> _RECORDS SHOWN_:
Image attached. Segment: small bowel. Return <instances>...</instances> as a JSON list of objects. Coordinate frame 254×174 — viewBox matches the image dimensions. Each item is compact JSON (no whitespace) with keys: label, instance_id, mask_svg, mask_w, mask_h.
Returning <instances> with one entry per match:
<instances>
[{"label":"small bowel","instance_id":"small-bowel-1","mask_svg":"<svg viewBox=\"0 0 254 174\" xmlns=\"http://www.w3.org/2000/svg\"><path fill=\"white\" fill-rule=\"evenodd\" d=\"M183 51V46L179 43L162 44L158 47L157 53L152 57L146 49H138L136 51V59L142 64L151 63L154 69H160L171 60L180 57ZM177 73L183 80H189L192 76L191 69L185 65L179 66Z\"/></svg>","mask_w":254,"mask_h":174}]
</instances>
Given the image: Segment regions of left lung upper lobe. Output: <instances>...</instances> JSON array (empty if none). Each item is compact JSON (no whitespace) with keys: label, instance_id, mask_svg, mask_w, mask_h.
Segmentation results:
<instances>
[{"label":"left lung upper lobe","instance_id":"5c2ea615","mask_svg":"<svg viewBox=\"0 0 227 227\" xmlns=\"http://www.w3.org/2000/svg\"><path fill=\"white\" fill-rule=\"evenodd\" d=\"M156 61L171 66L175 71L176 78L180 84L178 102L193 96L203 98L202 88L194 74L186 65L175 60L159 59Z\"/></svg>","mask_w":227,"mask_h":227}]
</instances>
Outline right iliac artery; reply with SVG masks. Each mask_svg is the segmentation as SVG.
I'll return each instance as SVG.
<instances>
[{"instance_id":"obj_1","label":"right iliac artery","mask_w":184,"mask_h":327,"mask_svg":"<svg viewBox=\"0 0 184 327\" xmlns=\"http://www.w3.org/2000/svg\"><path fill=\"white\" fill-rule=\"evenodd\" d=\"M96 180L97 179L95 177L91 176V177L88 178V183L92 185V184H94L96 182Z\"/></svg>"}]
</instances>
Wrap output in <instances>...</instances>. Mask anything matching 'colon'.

...

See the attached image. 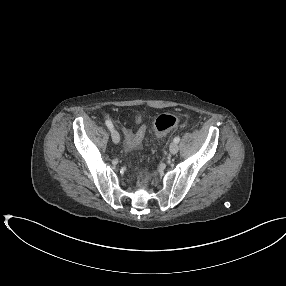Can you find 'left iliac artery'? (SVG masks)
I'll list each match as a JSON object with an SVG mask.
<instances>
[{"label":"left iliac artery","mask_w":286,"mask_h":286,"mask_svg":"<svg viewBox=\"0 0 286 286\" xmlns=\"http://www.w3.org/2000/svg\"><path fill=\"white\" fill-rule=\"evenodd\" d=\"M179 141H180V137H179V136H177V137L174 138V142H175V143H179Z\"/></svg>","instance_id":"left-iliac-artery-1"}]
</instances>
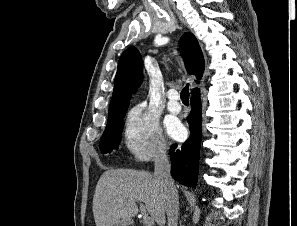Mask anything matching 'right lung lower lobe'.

> _DESCRIPTION OF THE TASK_: Using only the listing above, restate exactly the lines from the line containing "Given the image: Segment" through the line containing "Wrap output in", both included.

> _RESULT FOR THIS TASK_:
Given the image: Segment regions of left lung upper lobe. Output: <instances>...</instances> JSON array (empty if none). Each item is compact JSON (no whitespace) with keys: label, instance_id, mask_svg, mask_w, mask_h.
Segmentation results:
<instances>
[{"label":"left lung upper lobe","instance_id":"5c2ea615","mask_svg":"<svg viewBox=\"0 0 227 227\" xmlns=\"http://www.w3.org/2000/svg\"><path fill=\"white\" fill-rule=\"evenodd\" d=\"M156 61L171 66L175 71L176 78L180 84L178 102L193 96L203 98L202 88L194 74L186 65L175 60L159 59Z\"/></svg>","mask_w":227,"mask_h":227}]
</instances>
Outline right iliac artery; reply with SVG masks. Each mask_svg is the segmentation as SVG.
I'll return each instance as SVG.
<instances>
[{"instance_id":"obj_1","label":"right iliac artery","mask_w":184,"mask_h":327,"mask_svg":"<svg viewBox=\"0 0 184 327\" xmlns=\"http://www.w3.org/2000/svg\"><path fill=\"white\" fill-rule=\"evenodd\" d=\"M96 180L97 179L95 177L91 176V177L88 178V183L92 185V184H94L96 182Z\"/></svg>"}]
</instances>
Wrap output in <instances>...</instances>. Mask anything matching 'colon'.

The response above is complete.